No que e para
quem o golpe deu certo
Emir Sader
Há uma lógica nessa loucura, citando
Shakespeare, para falar do governo do golpe. De certo ponto de vista, tudo
parece uma loucura. O país foi mergulhado numa depressão econômica profunda, o
patrimônio público está sendo rifado a qualquer preço, os direitos da grande
maioria da população estão sendo abolidos, o prestígio externo do país nunca foi
tão baixo, o governo está assediado por acusações de corrupção para grande
parte dos seus membros, o apoio do governo se aproxima rapidamente do zero, a
imagem do ‘presidente’ é a pior possível, suas gafes se sucedem diariamente.
Mas embora muita gente prognostique,
semanalmente, a queda do governo, ele sobrevive. E não apenas por inércia,
embora esta conte. Porque ele está cumprindo com o programa pelo qual o Michel Temer
se candidatou a assumir a presidência.
Mas antes mesmo de abordar os
retrocessos que estão sendo colocados em prática pelo governo surgido do golpe,
está o primeiro objetivo, que uniu toda a direita: tirar o PT do governo. Nisso
o golpe deu certo, pelo menos até aqui, enquanto tenta impedir o retorno de
Lula ao governo.
Mas teve outra vitória política
importante também: a criminalização do PT no bojo da campanha pelo golpe, assim
como, na mesma operação ideológica, a desqualificação do Estado, como espaço
supostamente privilegiado de corrupção – de que a Petrobras seria uma parte importante.
Além dessa mudança no panorama
ideológico, estão as medidas de acelerado retrocesso, pelas quais o governo
paga o preço caro da impopularidade, mas não deixa de avançar, atendendo às
demandas do capital financeiro e da grande mídia.
Os retrocessos nos direitos sociais, com
o ajuste fiscal reorganizando radicalmente o gasto público, penaliza fortemente
quem o governo quer fazer pagar o preço pela crise: os trabalhadores e o
conjunto da população pobre.
O conjunto de iniciativas antipopulares
compõe um pacote que eleva o exploração do trabalho, deixa mais vulneráveis
ainda os trabalhadores para as negociações salariais, pressionadas também pelo
desemprego recorde.
A retirada da rede de proteção social
agudiza fortemente a crise social, com os cenários das nossas cidades de novo
povoados por grande quantidade de pessoas e famílias inteiras dormindo e
vivendo nas ruas. Com o retorno das crianças vendendo balas nas esquinas.
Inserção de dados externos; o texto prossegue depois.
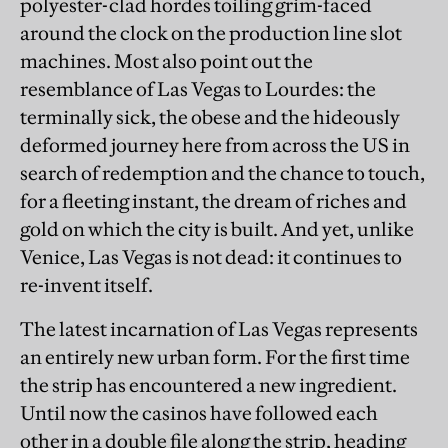
polyester-clad hordes toiling grim-faced
around the clock on the production line slot
machines. Most also point out the
resemblance of Las Vegas to Lourdes: the
terminally sick, the obese and the hideously
deformed journey here from across the US in
search of redemption and the chance to touch,
for a fleeting instant, the dream of riches and
gold on which the city is built. And yet, unlike
Venice, Las Vegas is not dead: it continues to
re-invent itself.
The latest incarnation of Las Vegas represents
an entirely new urban form. For the first time
the strip has encountered a new ingredient.
Until now the casinos have followed each
other in a double file along the strip, heading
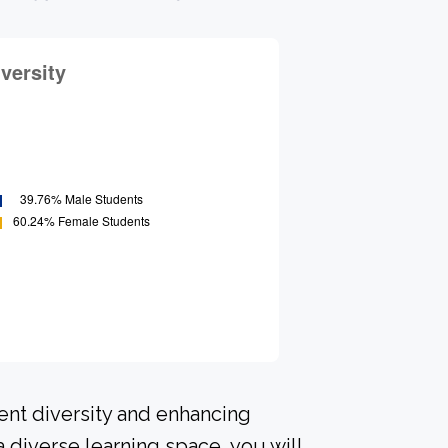
ent diversity and enhancing
a diverse learning space, you will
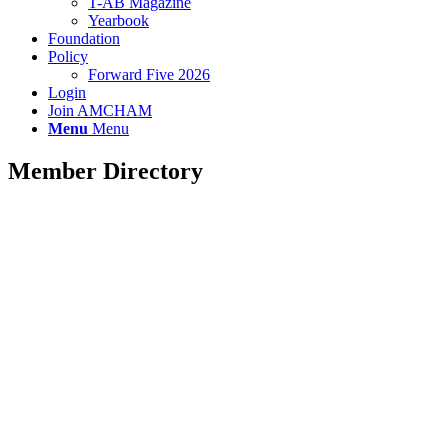
T-AB Magazine
Yearbook
Foundation
Policy
Forward Five 2026
Login
Join AMCHAM
Menu
Menu
Member Directory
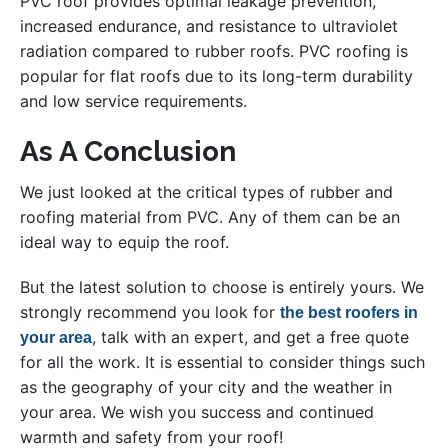
PVC roof provides optimal leakage prevention,
increased endurance, and resistance to ultraviolet
radiation compared to rubber roofs. PVC roofing is
popular for flat roofs due to its long-term durability
and low service requirements.
As A Conclusion
We just looked at the critical types of rubber and
roofing material from PVC. Any of them can be an
ideal way to equip the roof.
But the latest solution to choose is entirely yours. We
strongly recommend you look for
the best roofers in
, talk with an expert, and get a free quote
your area
for all the work. It is essential to consider things such
as the geography of your city and the weather in
your area. We wish you success and continued
warmth and safety from your roof!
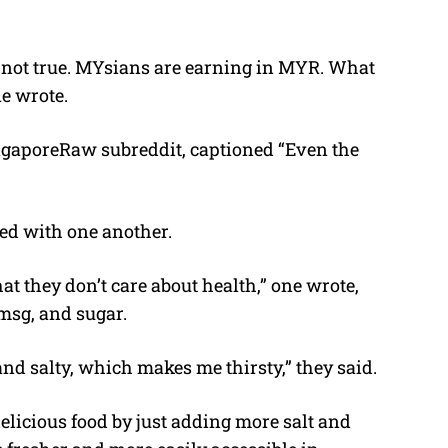
 is not true. MYsians are earning in MYR. What
e wrote.
ingaporeRaw subreddit, captioned “Even the
ed with one another.
that they don’t care about health,” one wrote,
msg, and sugar.
y and salty, which makes me thirsty,” they said.
elicious food by just adding more salt and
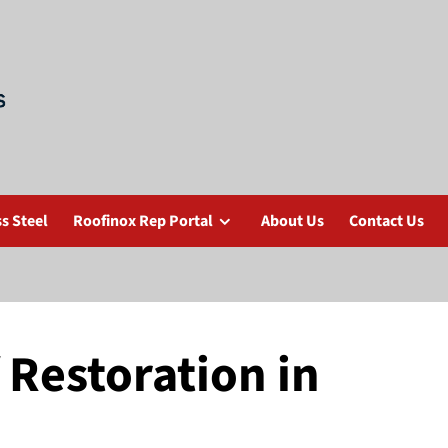
s Steel
Roofinox Rep Portal
About Us
Contact Us
f Restoration in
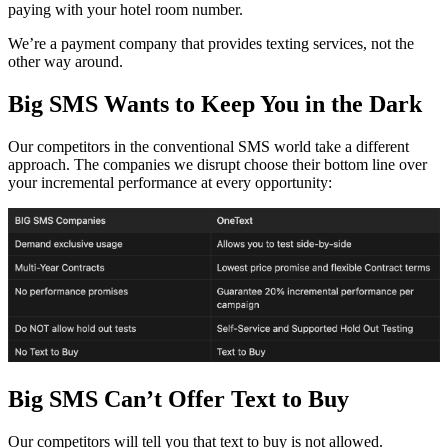
paying with your hotel room number.
We’re a payment company that provides texting services, not the
other way around.
Big SMS Wants to Keep You in the Dark
Our competitors in the conventional SMS world take a different
approach. The companies we disrupt choose their bottom line over
your incremental performance at every opportunity:
Big SMS Can’t Offer Text to Buy
Our competitors will tell you that text to buy is not allowed.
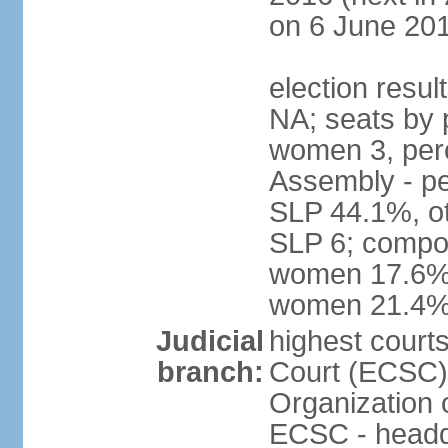
on 6 June 201
election resul
NA; seats by 
women 3, per
Assembly - pe
SLP 44.1%, ot
SLP 6; compos
women 17.6%; 
women 21.4
Judicial
highest court
branch:
Court (ECSC) i
Organization 
ECSC - headqu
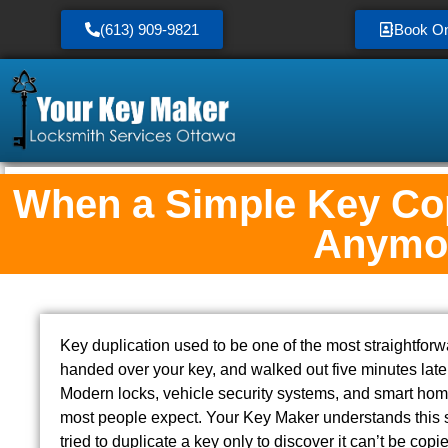
(613) 909-9821
Book On
When a Simple Key Cop
Anymo
Key duplication used to be one of the most straightfor
handed over your key, and walked out five minutes late
Modern locks, vehicle security systems, and smart ho
most people expect. Your Key Maker understands this sh
tried to duplicate a key only to discover it can’t be cop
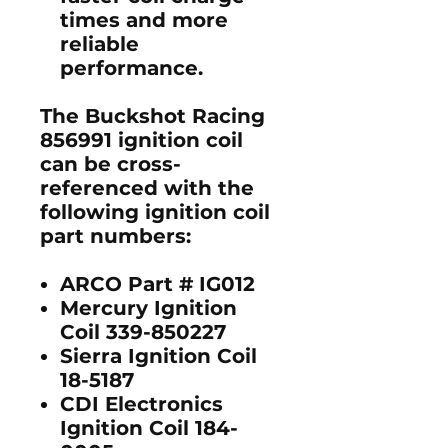
times and more
reliable
performance.
The
Buckshot Racing
856991 ignition coil
can be cross-
referenced with the
following ignition coil
part numbers:
ARCO Part # IG012
Mercury Ignition
Coil 339-850227
Sierra Ignition Coil
18-5187
CDI Electronics
Ignition Coil 184-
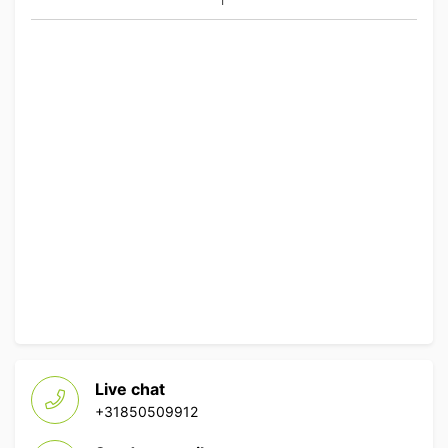
Live chat
+31850509912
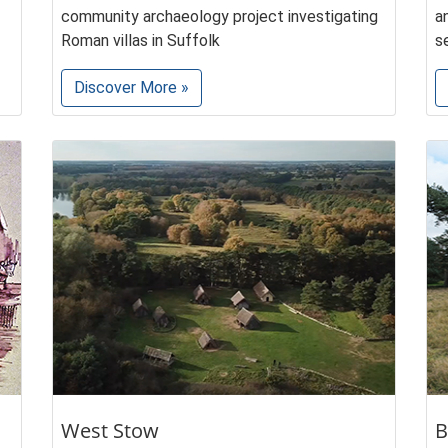
community archaeology project investigating
a
Roman villas in Suffolk
s
Discover More »
West Stow
B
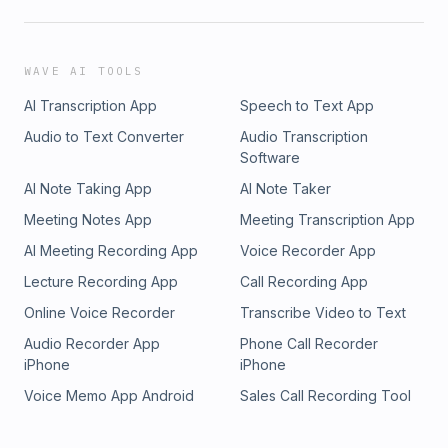
WAVE AI TOOLS
AI Transcription App
Speech to Text App
Audio to Text Converter
Audio Transcription
Software
AI Note Taking App
AI Note Taker
Meeting Notes App
Meeting Transcription App
AI Meeting Recording App
Voice Recorder App
Lecture Recording App
Call Recording App
Online Voice Recorder
Transcribe Video to Text
Audio Recorder App
Phone Call Recorder
iPhone
iPhone
Voice Memo App Android
Sales Call Recording Tool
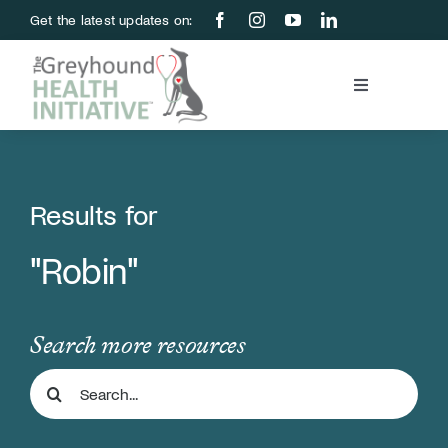
Skip
Get the latest updates on:
to
content
Toggle
Navigation
Blood Bank
Education & Research
Results for
"Robin"
About Us
Support Us
Search more resources
Search
Store
for:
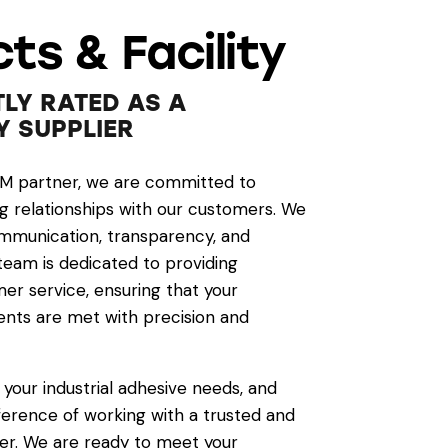
ts & Facility
LY RATED AS A
Y SUPPLIER
EM partner, we are committed to
ng relationships with our customers. We
mmunication, transparency, and
 team is dedicated to providing
er service, ensuring that your
nts are met with precision and
 your industrial adhesive needs, and
ference of working with a trusted and
er. We are ready to meet your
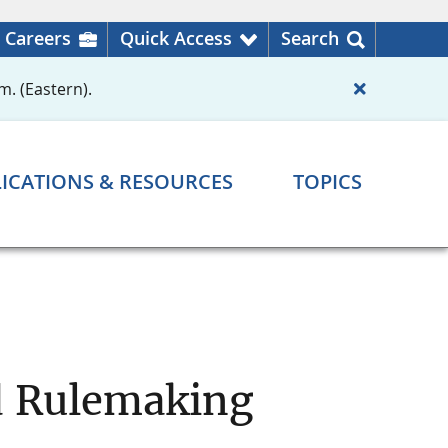
Careers
Quick Access
Search
m. (Eastern).
ICATIONS & RESOURCES
TOPICS
d Rulemaking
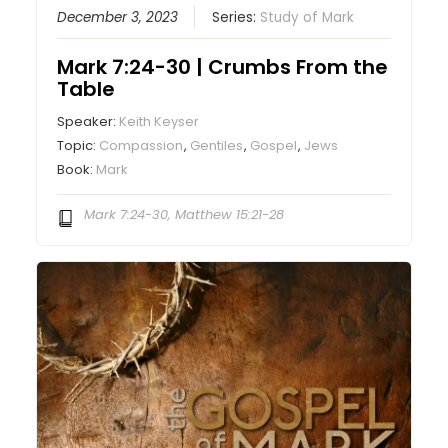
December 3, 2023
Series:
Study of Mark
Mark 7:24-30 | Crumbs From the
Table
Speaker:
Keith Keyser
Topic:
Compassion
,
Gentiles
,
Gospel
,
Jews
Book:
Mark
Mark 7:24-30, Matthew 15:21-28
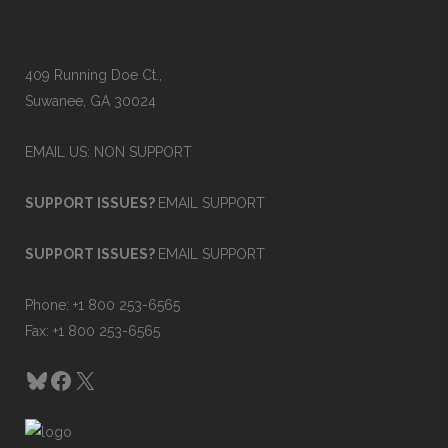
w
A
409 Running Doe Ct.,
u
Suwanee, GA 30024
t
EMAIL US: NON SUPPORT
o
m
SUPPORT ISSUES?
EMAIL SUPPORT
a
SUPPORT ISSUES?
EMAIL SUPPORT
t
Phone: +1 800 253-6565
i
Fax: +1 800 253-6565
o
Bluesky
Facebook
X
n
S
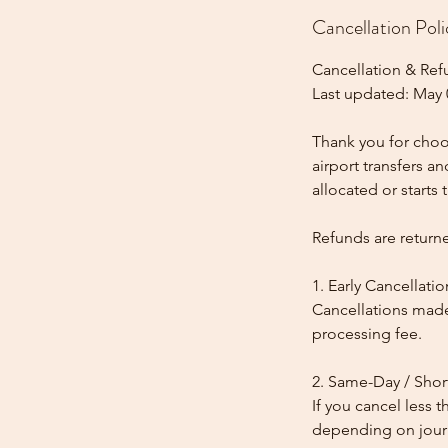
Cancellation Poli
Cancellation & Ref
Last updated: May 
Thank you for choos
airport transfers a
allocated or starts t
Refunds are return
1. Early Cancellatio
Cancellations made
processing fee.
2. Same-Day / Shor
If you cancel less 
depending on journe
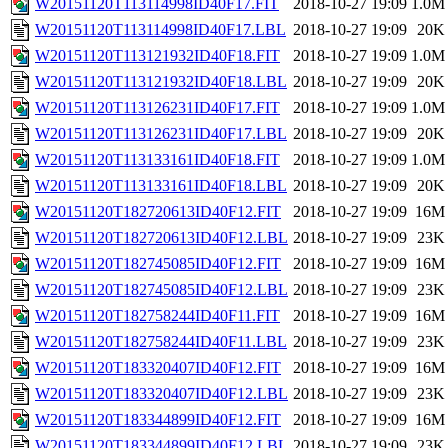
W20151120T113114998ID40F17.FIT
2018-10-27 19:09
1.0M
W20151120T113114998ID40F17.LBL
2018-10-27 19:09
20K
W20151120T113121932ID40F18.FIT
2018-10-27 19:09
1.0M
W20151120T113121932ID40F18.LBL
2018-10-27 19:09
20K
W20151120T113126231ID40F17.FIT
2018-10-27 19:09
1.0M
W20151120T113126231ID40F17.LBL
2018-10-27 19:09
20K
W20151120T113133161ID40F18.FIT
2018-10-27 19:09
1.0M
W20151120T113133161ID40F18.LBL
2018-10-27 19:09
20K
W20151120T182720613ID40F12.FIT
2018-10-27 19:09
16M
W20151120T182720613ID40F12.LBL
2018-10-27 19:09
23K
W20151120T182745085ID40F12.FIT
2018-10-27 19:09
16M
W20151120T182745085ID40F12.LBL
2018-10-27 19:09
23K
W20151120T182758244ID40F11.FIT
2018-10-27 19:09
16M
W20151120T182758244ID40F11.LBL
2018-10-27 19:09
23K
W20151120T183320407ID40F12.FIT
2018-10-27 19:09
16M
W20151120T183320407ID40F12.LBL
2018-10-27 19:09
23K
W20151120T183344899ID40F12.FIT
2018-10-27 19:09
16M
W20151120T183344899ID40F12.LBL
2018-10-27 19:09
23K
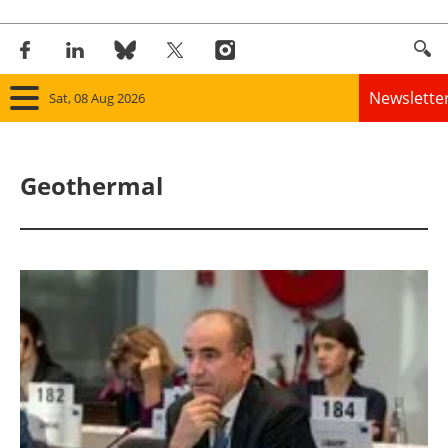
Newslette
Sat, 08 Aug 2026
Home
Geothermal
Panorama
Wind
Solar
Bioenergy
Other renewables
Storage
A
desigualdade aumenta, assim como a exclusão social e o abandono de camadas cada
vez maiores da população.
Por outro lado, o patrimônio público, em
particular o da Petrobras, vai sendo liquidado a preços vis para empresas
estrangeiras, ao mesmo tempo em que se destrói a indústria naval, terminando
com o conteúdo local e importando plataformas, ao invés de fabricá-las aqui.
O resultado é catastrófico para a massa
da população e para todo o país. Para as condições de vida da população e para
o lugar do Brasil no mundo.
Mas a lógica dessa loucura é que há quem
ganhe com tudo isso.
Aqui dentro, ganham, sobretudo, os
bancos privados – que contam a seu favor também com o enfraquecimento dos
bancos públicos. Lá fora, ganham os EUA, com o enfraquecimento da presença
autônoma do Brasil no mundo e a passagem a uma política de muito baixo perfil e
de subserviência. Se desmontam as políticas de alianças na América Latina e com
os BRICS, que tanto atemorizam aos EUA.
O golpe deu certo para a direita
brasileira, derrotada quatro vezes nas urnas, mas que encontrou a via do golpe
para voltar ao governo.
Deu certo para os inimigos externos de
um Brasil independente e soberano.
Perdem o país, o povo brasileiro, a
democracia, o Estado, os direitos dos trabalhadores, a soberania externa.
É uma loucura para a grande maioria e
uma lógica cruel e seletiva para a ínfima minoria dos mais ricos.